2/28/09

Team Preview: Atlanta Braves


So in the spirit of Spring Training, it's time to start up with team previews. Teams will be previewed in approximately the same order as we like them. We try not to accord too much favor or bias around here, but...we like some teams more than others. This will only be reflected in the order of the previews. We promise. Sort of. Anyway, the general idea is that we'll talk a bit about the team to preface it all, mention how they did last year and what they've done to address the situation this year. We'll guess at what they will look like on the diamond, and who will log significant innings and/or saves in Around the Horn and From the Bump, respectively. Furthermore, we'll use PECOTA to help us predict what they'll each do this year. Should be great fun. Let's get going.

With that out of the way, let's break some real ground! First up, the Atlanta Braves - the favorite child around these parts. The glory days of the '90s are barely a speck in the rearview mirror now, especially with fan favorites and Braves legends like John Smoltz, Greg Maddux, Rafael Belliard, Tom Glavine (present in person, but not in performance), and Eddie Mathews either retired or dead. Or both. Last year, the Bravos rolled up a stellar 72-90 mark, featuring the worst pitching (4.80 runs allowed per game) and most impotent offense (4.66 runs scored per game) this side of Washington in the NL East. GM Frank Wren has made steps to correct that this year, though, bringing in RHPs Derek Lowe (FA), Javier Vazquez (trade - CWS), and Kenshin Kawakami (FA, Japan), and LHPs Tom Glavine (FA, terrible) and Boone Logan (trade - CWS) to toe the rubber and LF Garret Anderson, C David Ross, and 2B "Big Bad" Brooks Conrad to carry the lumber. We are firm believers that Wren should have brought in LF Manny Ramirez to solve the team's power problem - they have the money, as evidenced by the failed AJ Burnett deal - or at least Adam Dunn.
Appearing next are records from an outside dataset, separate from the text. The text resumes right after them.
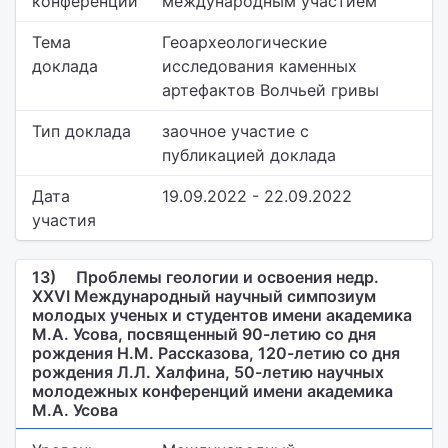
конференции
международным участием
Тема
Геоархеологические
доклада
исследования каменных
артефактов Волчьей гривы
Тип доклада
заочное участие с
публикацией доклада
Дата
19.09.2022 - 22.09.2022
участия
13)
Проблемы геологии и освоения недр.
XXVI Международный научный симпозиум
молодых ученых и студентов имени академика
М.А. Усова, посвященный 90-летию со дня
рождения Н.М. Рассказова, 120-летию со дня
рождения Л.Л. Халфина, 50-летию научных
молодежных конференций имени академика
М.А. Усова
Alas, Braves fans will have to take solace in the fact that RHPs Peter Moylan (elbow surgery, Australian) and Rafael Soriano (elbow surgery) are ready to return, which, along with a full season of a healthy Mike Gonzalez should bolster a bullpen that has been a weakness in recent years. The prospects are looking good, too, with Jordan Schafer nearly ready, Jason Heyward progressing well, and Tommy Hanson looking like a Major League-ready world beater right now.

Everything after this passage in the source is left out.